SLAMDANCE 2020 FILM FESTIVAL REVIEW! Hell is a place called Camden, New Jersey, in Hasan Oswald’s documentary Higher Love. Living amongst this accursed landscape is a real-life superhero- Daryl Gantt. He looks after his young son while his girlfriend, the child’s mother, Nani, is constantly looking to score heroin or fentanyl. We meet Nani before the baby is born. She can’t break her addiction even while pregnant, and she talks about her fear of motherhood and her wracking guilt about the baby possibly having severe issues because of her drug use. We also meet Iman, another addict trying to get to rehab himself, but at the same time selling drugs to keep up with his need to fix.
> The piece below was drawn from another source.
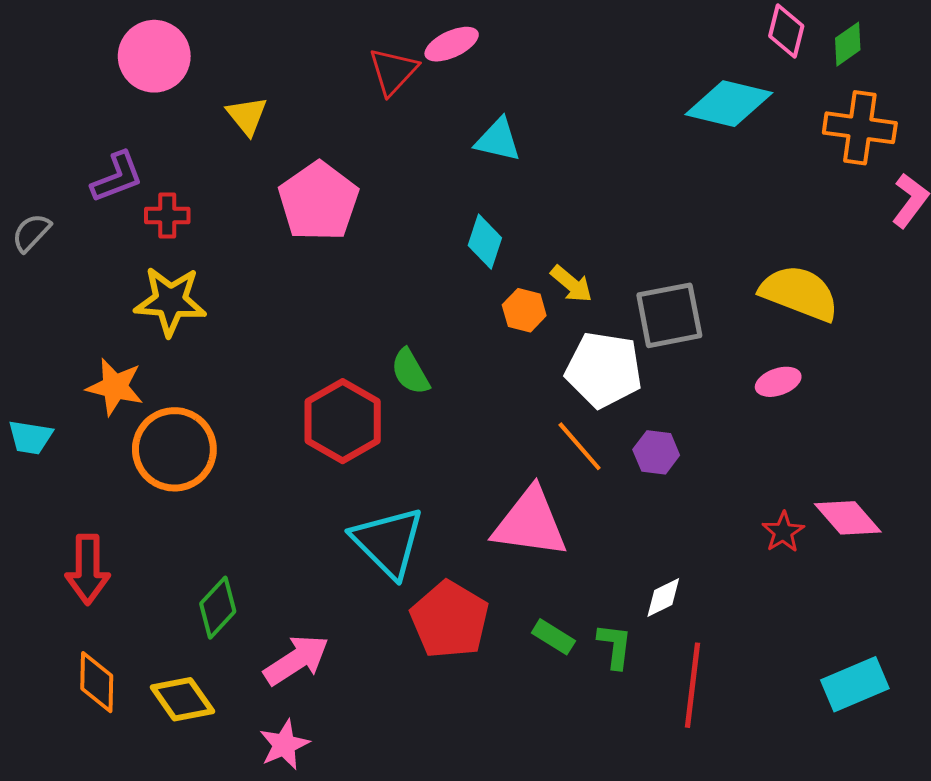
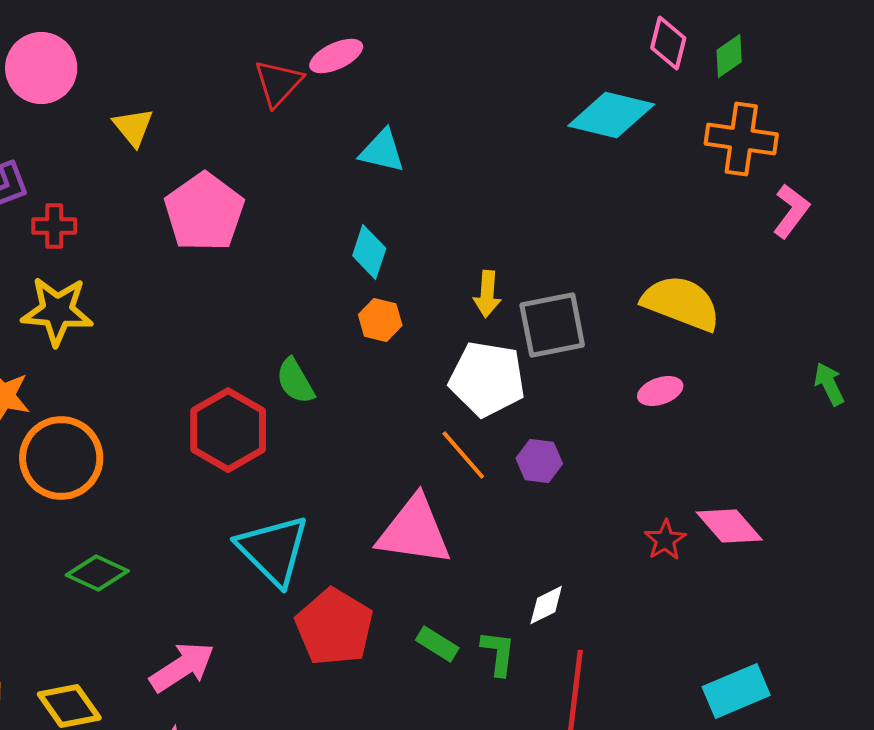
yellow arrow: (572, 284) -> (487, 294), moved, turned 54
orange hexagon: (524, 310) -> (380, 320), moved
green diamond: (218, 608) -> (97, 573), moved, turned 72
Daryl’s champion status arises from multiple aspects of how he comports himself in this untenable situation. He is a stand-up guy. Easy for someone in a less desperate situation, but Daryl does it in this living nightmare. He wakes each day, goes to work, parents his son, and chases Nani through the streets, worried sick whether she’s safe, while she thinks only to score. She will do anything for the next hit, including prostitution. Daryl understands what he’s up against, but he keeps showing up. His ordinary acts in this extreme situation are the pure fabric of audacious valor.
“…an exposé on the horrors of the opioid crisis, with the hope that showing the squalor and desperation of addiction would move an audience to positive action…”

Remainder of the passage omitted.